Слава только хмыкнул, аккуратно опуская в воду пельмени, стараясь, чтобы брызги не летели во все стороны. Закончив и обернувшись, серьезно посмотрел на друга:

— Среди наших потери были? А то по ящику как-то непонятно выразились.

Улыбка Бэла вмиг потускнела.

— Серегу Свата — уже когда в дом зашли… Сразу. Не маялся.

— Свата… Черт! Как?

— Да там, Слав, что расскажешь? Когда раздолбили все, пошли зачищать. Бандюки уже остывать начали, поэтому в последнюю комнату заходили с ним без паранойи. Ну, нет… Все, как положено, «крючком»: я налево, Сват направо, и он четко на свою пулю налетел. Баба там оказалась. Под кроватью пряталась, оттуда и шмалять начала. Две маслины в броню попали, а следующая в шею. В общем, там без вариантов получилось.

Слава подошел к столу, налил, поднял свой стакан, заглянул в него и, вздохнув, произнес:

— Давай, Бэл, за Свата, за Петьку пулеметчика, за Коляна, за Маринку… за всех наших…

Бэл поднялся следом, взял стакан и, молча чуть сплеснув на пол, залпом выпил. Потом посмотрел на товарища, кивнул в сторону дверей, приглашая выйти подышать свежим воздухом. Слава, прихрамывая, пошел через коридор к выходу. А во дворе небольшого дома навалилась на них черным низким звездным небом летняя ночь.

Сели на скамейку. Тут же из темноты бесшумно вышла большая дворняга и, помахивая хвостом, ткнулась мордой в крепкие ладони хозяина. Тот потрепал ее, и она, довольная, улеглась рядом, мгновенно задремав.

— Я смотрю, у тебя с фантазией все хорошо: барбоса Печенегом назвать, — с умилением глядя на собаку, произнес Бэл.

— Ностальгия — страшная штука.

— Эт нормально. А хорошо у тебя здесь. Надо же, никогда бы не подумал, что ты на метеостанцию работать уедешь.
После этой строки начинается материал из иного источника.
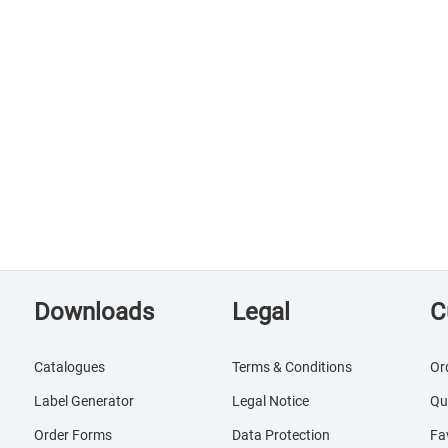
Downloads
Legal
C
Catalogues
Terms & Conditions
Or
Label Generator
Legal Notice
Qu
Order Forms
Data Protection
Fa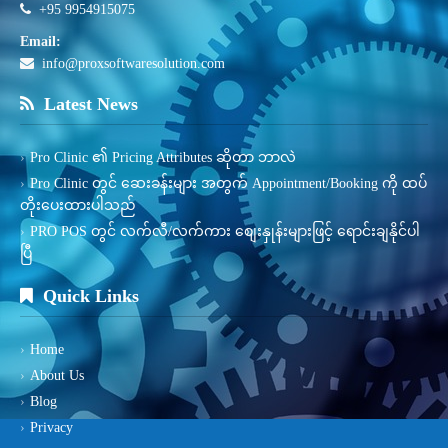
+95 9954915075
Email:
info@proxsoftwaresolution.com
Latest News
Pro Clinic ၏ Pricing Attributes ဆိုတာ ဘာလဲ
Pro Clinic တွင် ဆေးခန်းများ အတွက် Appointment/Booking ကို ထပ်
တိုးပေးထားပါသည်
PRO POS တွင် လက်လီ/လက်ကား စျေးနှုန်းများဖြင့် ရောင်းချနိုင်ပါ
ပြီ
Quick Links
Home
About Us
Blog
Privacy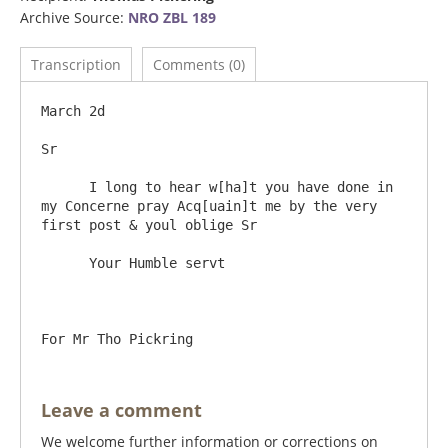
Archive Source:
NRO ZBL 189
Transcription
Comments (0)
March 2d

Sr

      I long to hear w[ha]t you have done in 
my Concerne pray Acq[uain]t me by the very 
first post & youl oblige Sr

      Your Humble servt

Leave a comment
We welcome further information or corrections on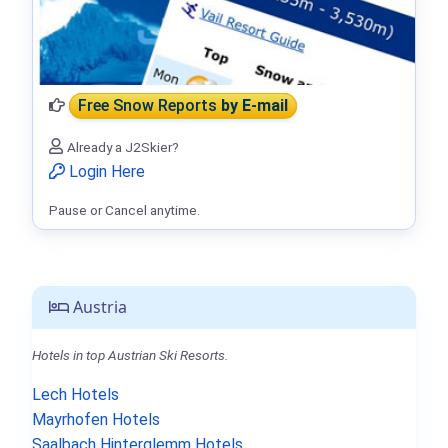
Free Snow Reports
by E-mail
Already a J2Skier?
Login Here
Pause or Cancel anytime.
Austria
Hotels in top Austrian Ski Resorts.
Lech Hotels
Mayrhofen Hotels
Saalbach Hinterglemm Hotels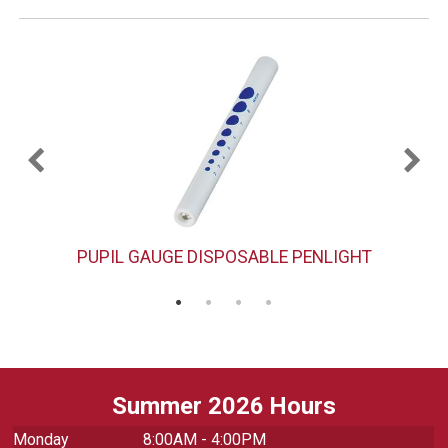
PUPIL GAUGE DISPOSABLE PENLIGHT
Summer 2026 Hours
Monday
8:00AM - 4:00PM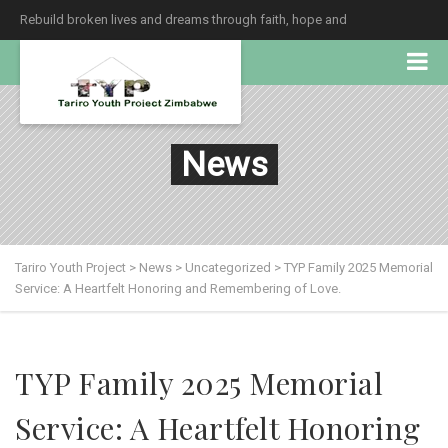
Rebuild broken lives and dreams through faith, hope and
unconditional love.
News
Tariro Youth Project
>
News
>
Uncategorized
>
TYP Family 2025 Memorial
Service: A Heartfelt Honoring and Remembering of Love.
TYP Family 2025 Memorial
Service: A Heartfelt Honoring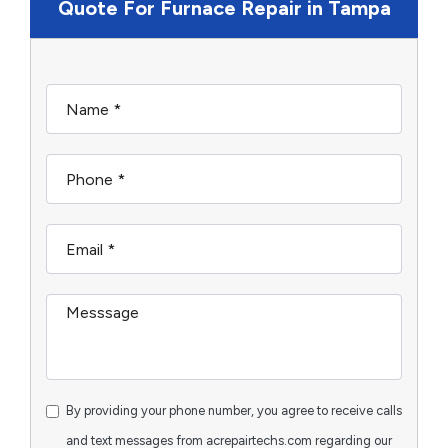
Quote For Furnace Repair in Tampa
By providing your phone number, you agree to receive calls
and text messages from acrepairtechs.com regarding our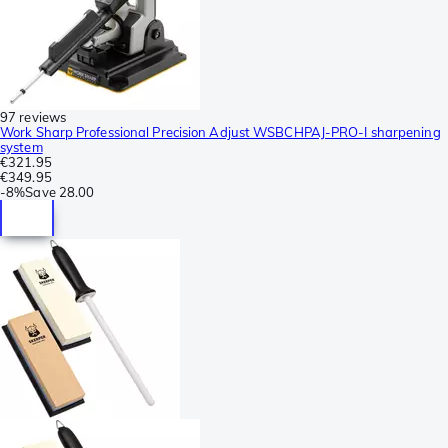
97 reviews
Work Sharp Professional Precision Adjust WSBCHPAJ-PRO-I sharpening
system
€321.95
€349.95
-
8%
Save
28.00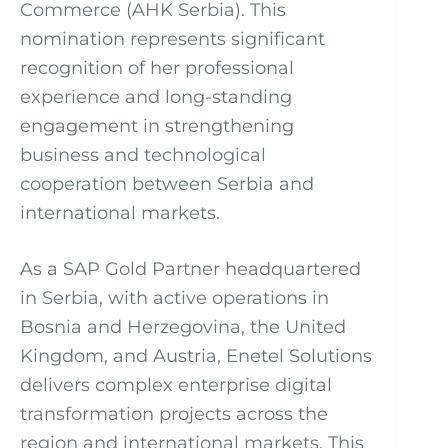
Commerce (AHK Serbia). This
nomination represents significant
recognition of her professional
experience and long-standing
engagement in strengthening
business and technological
cooperation between Serbia and
international markets.
As a SAP Gold Partner headquartered
in Serbia, with active operations in
Bosnia and Herzegovina, the United
Kingdom, and Austria, Enetel Solutions
delivers complex enterprise digital
transformation projects across the
region and international markets. This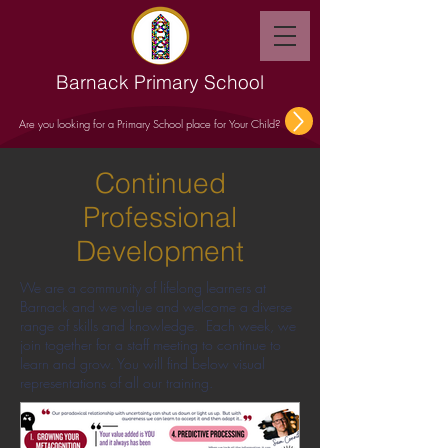
Barnack Primary School
Are you looking for a Primary School place for Your Child?
Continued
Professional
Development
We are a community of lifelong learners at
Barnack and we value and welcome a diverse
range of skills and knowledge. Each week, we
join together for a staff meeting to continue to
learn and grow. You will find below visual
representations of all our training.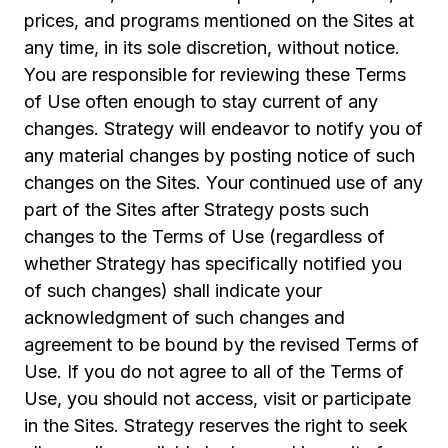
prices, and programs mentioned on the Sites at
any time, in its sole discretion, without notice.
You are responsible for reviewing these Terms
of Use often enough to stay current of any
changes. Strategy will endeavor to notify you of
any material changes by posting notice of such
changes on the Sites. Your continued use of any
part of the Sites after Strategy posts such
changes to the Terms of Use (regardless of
whether Strategy has specifically notified you
of such changes) shall indicate your
acknowledgment of such changes and
agreement to be bound by the revised Terms of
Use. If you do not agree to all of the Terms of
Use, you should not access, visit or participate
in the Sites. Strategy reserves the right to seek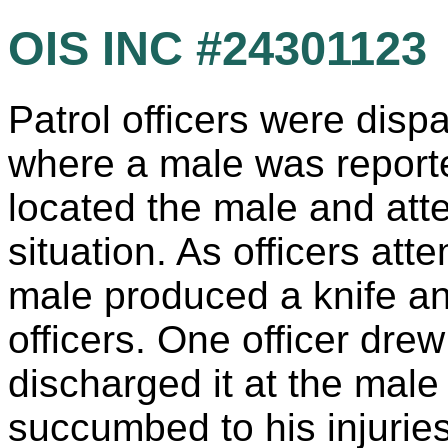
OIS INC #24301123
Patrol officers were dis
where a male was reported
located the male and att
situation. As officers att
male produced a knife an
officers. One officer dr
discharged it at the male
succumbed to his injuries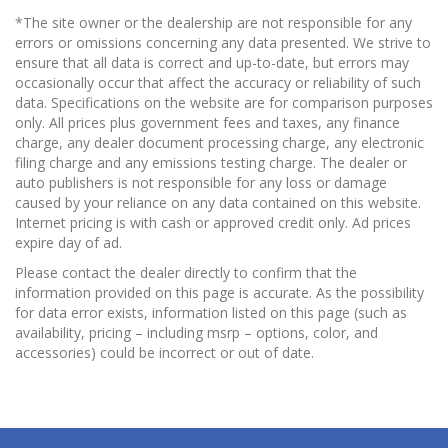
*The site owner or the dealership are not responsible for any
errors or omissions concerning any data presented. We strive to
ensure that all data is correct and up-to-date, but errors may
occasionally occur that affect the accuracy or reliability of such
data. Specifications on the website are for comparison purposes
only. All prices plus government fees and taxes, any finance
charge, any dealer document processing charge, any electronic
filing charge and any emissions testing charge. The dealer or
auto publishers is not responsible for any loss or damage
caused by your reliance on any data contained on this website.
Internet pricing is with cash or approved credit only. Ad prices
expire day of ad.
Please contact the dealer directly to confirm that the
information provided on this page is accurate. As the possibility
for data error exists, information listed on this page (such as
availability, pricing – including msrp – options, color, and
accessories) could be incorrect or out of date.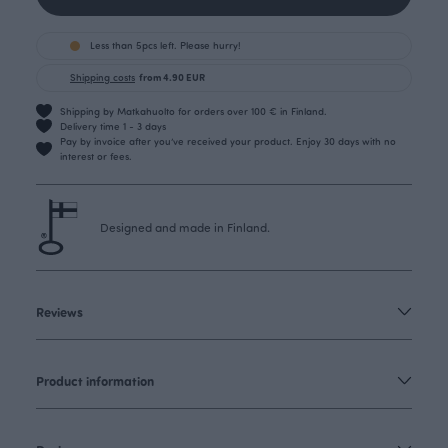
Less than 5pcs left. Please hurry!
Shipping costs
from 4.90 EUR
Shipping by Matkahuolto for orders over 100 € in Finland.
Delivery time 1 - 3 days
Pay by invoice after you’ve received your product. Enjoy 30 days with no
interest or fees.
Designed and made in Finland.
Reviews
Product information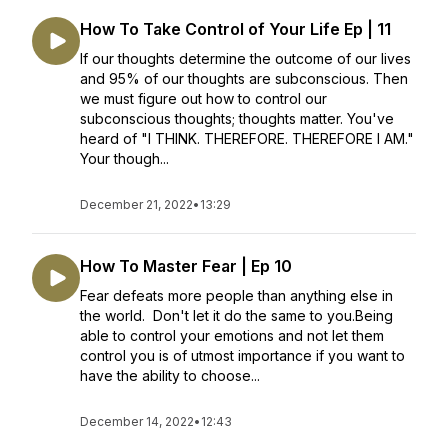
How To Take Control of Your Life Ep | 11
If our thoughts determine the outcome of our lives
and 95% of our thoughts are subconscious. Then
we must figure out how to control our
subconscious thoughts; thoughts matter. You've
heard of "I THINK. THEREFORE. THEREFORE I AM."
Your though...
December 21, 2022
•
13:29
How To Master Fear | Ep 10
Fear defeats more people than anything else in
the world. Don't let it do the same to you.Being
able to control your emotions and not let them
control you is of utmost importance if you want to
have the ability to choose...
December 14, 2022
•
12:43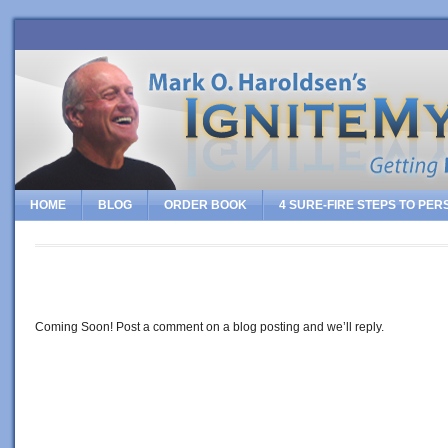
HOME
BLOG
ORDER BOOK
4 SURE-FIRE STEPS TO PE
CONTACT
Coming Soon! Post a comment on a blog posting and we’ll reply.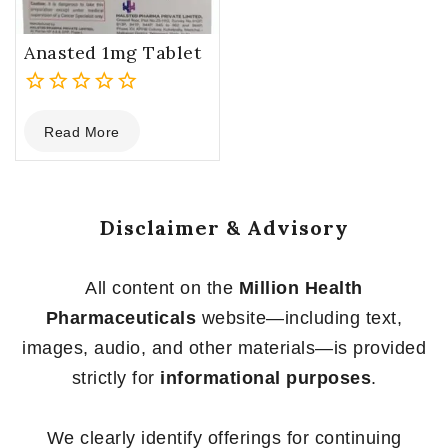
Anasted 1mg Tablet
0
Read More
out
of
5
Disclaimer & Advisory
All content on the
Million Health
Pharmaceuticals
website—including text,
images, audio, and other materials—is provided
strictly for
informational purposes
.
We clearly identify offerings for continuing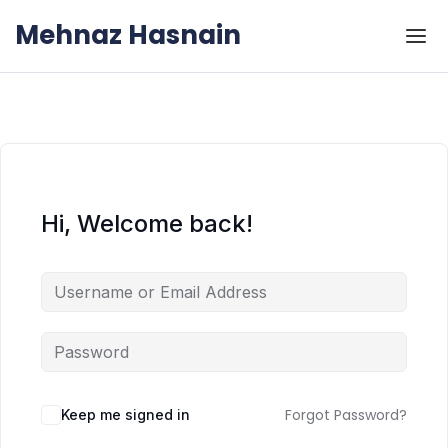
Skip to the content
Skip to the content
Mehnaz Hasnain
Hi, Welcome back!
Forgot Password?
Keep me signed in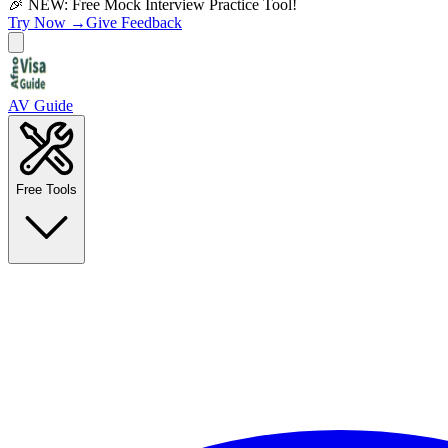
🎉 NEW: Free Mock Interview Practice Tool!
Try Now →
Give Feedback
AV Guide
Free Tools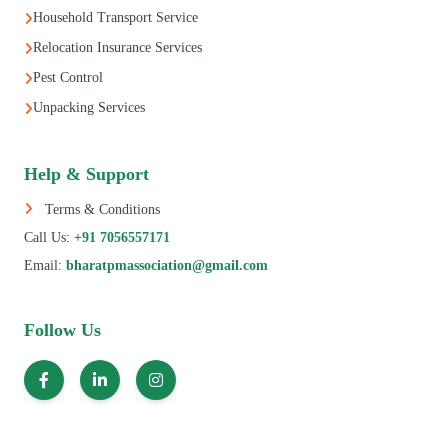
Household Transport Service
Relocation Insurance Services
Pest Control
Unpacking Services
Help & Support
Terms & Conditions
Call Us:
+91 7056557171
Email:
bharatpmassociation@gmail.com
Follow Us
Слава качнул рано поседевшей головой:

— Сам бы не придумал, но Варвара уговорила. Ей с работы позвонили, сообщили, что есть вакансия на Камчатке. Хоть и вахтовый метод, но замены особо ждать не приходится — зарплаты-то копеечные, поэтому желающих на такую глушь не нашлось. Я ей вначале про то, что сдохнем здесь, одичаем, а она смеялась только — тебе, мол, не привыкать без цивилизации жить, попытка не пытка, да и Маруська пока маленькая, без садика легко обойдется. В общем, поехали и как-то приросли, уже два года разменяли. А места здесь — закачаешься, это ты по сумеркам доехал, а завтра рассветет — вот тогда держись, маму не потеряй.

— Ага, и маму, и папу потеряю, если завтра в окно мне медведь лапой постучит!

— Ну, за это ты не переживай, медведи здесь культурные, они в двери стучат. А ты ему скажи: «Уходи, Мишутка, не до тебя сейчас, с похмелья болею». И он уйдет. Что он, не человек, что ли?

— Видел я этих «человеков», когда на вахтовке ехали. Они же — как собаки у нас дома дорогу переходят. Я сначала подумал, что показалось с недосыпа, на водилу глянул, а тот рулит, лыбится на мою вытянувшуюся физиономию и спрашивает: «Ты их видел? Это матка с малышами». В общем, Слава, фигею я за вашу дачу!

— Фигей не фигей, а вот представляешь, вон там, в темноте, может, сидит бурый и смотрит на тебя с грустинкой, да лапой слюни утирает…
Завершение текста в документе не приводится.